French Foreign Minister Laurent Fabius said he expected there to be a global consensus to fulfil the ‘famous promise of a $100 billion’ climate fund by 2020.
“Now we have the feeling that really it will be achieved, which is the key for confidence,” he told a press conference in Dhaka yesterday.
Fabius and his German counterpart Frank-Walter Steinmeier together arrived in Dhaka yesterday morning, and left the city the same night.
In the run-up to the crucial climate conference COP21 in Paris, the two foreign ministers said they want to set a strong symbol by jointly visiting Bangladesh which is heavily threatened by the adverse effects of climate change.

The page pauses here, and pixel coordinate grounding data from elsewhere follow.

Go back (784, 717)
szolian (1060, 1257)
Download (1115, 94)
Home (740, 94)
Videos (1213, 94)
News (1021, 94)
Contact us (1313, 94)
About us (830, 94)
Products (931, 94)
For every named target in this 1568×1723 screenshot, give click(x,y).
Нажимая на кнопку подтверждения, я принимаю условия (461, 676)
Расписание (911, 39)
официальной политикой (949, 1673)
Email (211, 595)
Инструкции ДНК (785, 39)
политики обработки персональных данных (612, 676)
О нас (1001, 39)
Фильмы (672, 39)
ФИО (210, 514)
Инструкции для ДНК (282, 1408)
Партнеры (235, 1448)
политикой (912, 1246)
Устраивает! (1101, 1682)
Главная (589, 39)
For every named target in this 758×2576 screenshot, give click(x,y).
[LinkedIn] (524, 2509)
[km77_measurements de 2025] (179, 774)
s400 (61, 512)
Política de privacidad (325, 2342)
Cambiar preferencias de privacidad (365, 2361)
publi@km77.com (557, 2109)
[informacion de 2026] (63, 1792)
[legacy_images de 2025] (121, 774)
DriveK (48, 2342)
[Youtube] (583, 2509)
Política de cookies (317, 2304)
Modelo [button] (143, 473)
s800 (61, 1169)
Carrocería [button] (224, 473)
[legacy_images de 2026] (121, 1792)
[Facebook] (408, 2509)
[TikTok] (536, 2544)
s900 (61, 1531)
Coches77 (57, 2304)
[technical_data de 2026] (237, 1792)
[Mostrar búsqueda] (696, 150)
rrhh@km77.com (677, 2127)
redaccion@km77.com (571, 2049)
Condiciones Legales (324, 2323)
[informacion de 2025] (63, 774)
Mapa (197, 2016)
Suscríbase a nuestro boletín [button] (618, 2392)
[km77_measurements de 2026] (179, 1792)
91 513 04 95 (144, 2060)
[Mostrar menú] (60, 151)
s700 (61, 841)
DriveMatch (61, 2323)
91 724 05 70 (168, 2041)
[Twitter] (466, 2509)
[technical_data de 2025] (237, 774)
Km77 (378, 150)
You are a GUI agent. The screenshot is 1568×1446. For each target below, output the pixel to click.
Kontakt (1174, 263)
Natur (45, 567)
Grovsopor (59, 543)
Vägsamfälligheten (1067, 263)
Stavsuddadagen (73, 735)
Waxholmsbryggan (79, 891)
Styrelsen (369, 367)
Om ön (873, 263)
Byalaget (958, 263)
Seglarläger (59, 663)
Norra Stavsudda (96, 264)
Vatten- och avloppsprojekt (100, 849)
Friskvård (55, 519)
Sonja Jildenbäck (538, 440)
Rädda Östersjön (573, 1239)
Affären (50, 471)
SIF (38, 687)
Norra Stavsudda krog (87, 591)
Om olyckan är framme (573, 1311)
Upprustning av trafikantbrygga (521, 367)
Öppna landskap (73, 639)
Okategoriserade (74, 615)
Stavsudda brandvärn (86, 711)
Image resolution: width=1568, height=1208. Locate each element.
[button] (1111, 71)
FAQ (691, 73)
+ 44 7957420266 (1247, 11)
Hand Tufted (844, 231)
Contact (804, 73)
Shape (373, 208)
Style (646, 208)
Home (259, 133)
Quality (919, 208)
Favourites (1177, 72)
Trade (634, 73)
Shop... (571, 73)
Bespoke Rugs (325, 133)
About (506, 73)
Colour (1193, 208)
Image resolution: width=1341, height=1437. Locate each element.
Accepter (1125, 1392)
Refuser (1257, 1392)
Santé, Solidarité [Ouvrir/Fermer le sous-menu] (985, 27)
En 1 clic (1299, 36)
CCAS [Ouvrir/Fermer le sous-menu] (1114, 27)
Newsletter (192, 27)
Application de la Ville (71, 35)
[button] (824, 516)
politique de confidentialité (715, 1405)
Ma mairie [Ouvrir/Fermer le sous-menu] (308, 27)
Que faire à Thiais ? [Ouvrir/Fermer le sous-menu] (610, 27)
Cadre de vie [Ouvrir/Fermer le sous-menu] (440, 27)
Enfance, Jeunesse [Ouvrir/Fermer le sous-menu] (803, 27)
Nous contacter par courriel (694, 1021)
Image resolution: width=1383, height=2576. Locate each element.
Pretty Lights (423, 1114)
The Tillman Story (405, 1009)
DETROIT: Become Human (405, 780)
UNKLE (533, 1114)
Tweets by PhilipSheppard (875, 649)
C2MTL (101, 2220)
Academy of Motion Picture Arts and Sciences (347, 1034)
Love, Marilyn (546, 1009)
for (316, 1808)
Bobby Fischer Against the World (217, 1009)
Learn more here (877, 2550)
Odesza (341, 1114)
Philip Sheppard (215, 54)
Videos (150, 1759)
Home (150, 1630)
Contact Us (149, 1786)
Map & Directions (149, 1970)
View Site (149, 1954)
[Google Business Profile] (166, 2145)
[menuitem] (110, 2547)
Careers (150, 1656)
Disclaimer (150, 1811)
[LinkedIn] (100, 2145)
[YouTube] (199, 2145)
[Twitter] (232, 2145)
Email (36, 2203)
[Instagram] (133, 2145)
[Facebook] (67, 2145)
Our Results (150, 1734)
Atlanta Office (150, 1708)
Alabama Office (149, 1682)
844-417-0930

Fabius said: “Up to now no study has been on done where we are in terms of financing.”
The OECD will submit a report on the status of financing at a global conference in Peru next month, he said.
The report will disclose how much public and private money had been pledged to the $100 billion climate fund.
“If we can do it, it will be a great chance because it would give confidence,” Fabius said.
The French foreign minister said governments were being asked to make voluntary commitments.
Fabius admitted that to get a legally binding document at the climate summit in Paris would be a difficult task.
“The main difficulty is the consensus agreement … We are working to find a formula which makes it, I would say, compulsory,” he said.
At the inauguration ceremony of the Franco-German Embassy, German Foreign Minister Frank-Walter Steinmeier said the joint project makes Dhaka a very special place.
“The building we are inaugurating today symbolises our unique friendship, the unique partnership we will build on to address the joint challenges ahead of us,” he said.
“We must act together to stop global warming now,” he said.
The climate conference in Paris is a key opportunity and global leaders must get closer to the goal and must not miss this opportunity, he said.
“Germany and France are working closely for success in Paris. That is why we have come to Dhaka today,” Steinmeier said.
A French embassy press release said plans to inaugurate German-funded anti-cyclone shelters were cancelled due to bad weather.
Instead, the visiting foreign ministers took a boat trip on the Bangshi River north-west of Dhaka and witnessed vast inundated areas.
After trip, the foreign ministers returned to Dhaka to meet with Prime Minister Sheikh Hasina.
They also had a working lunch meeting with Bangladesh Foreign Minister AH Mahmood Ali.
In the afternoon they visited the future Franco-German Embassy in the capital’s Baridhara.
It is the first embassy worldwide jointly built and operated by France and Germany and is intended to be a symbol of the friendship between the two countries.
From its opening in the summer of 2016, the Franco-German Embassy will serve as a joint workplace of German and French diplomats and their Bangladeshi colleagues.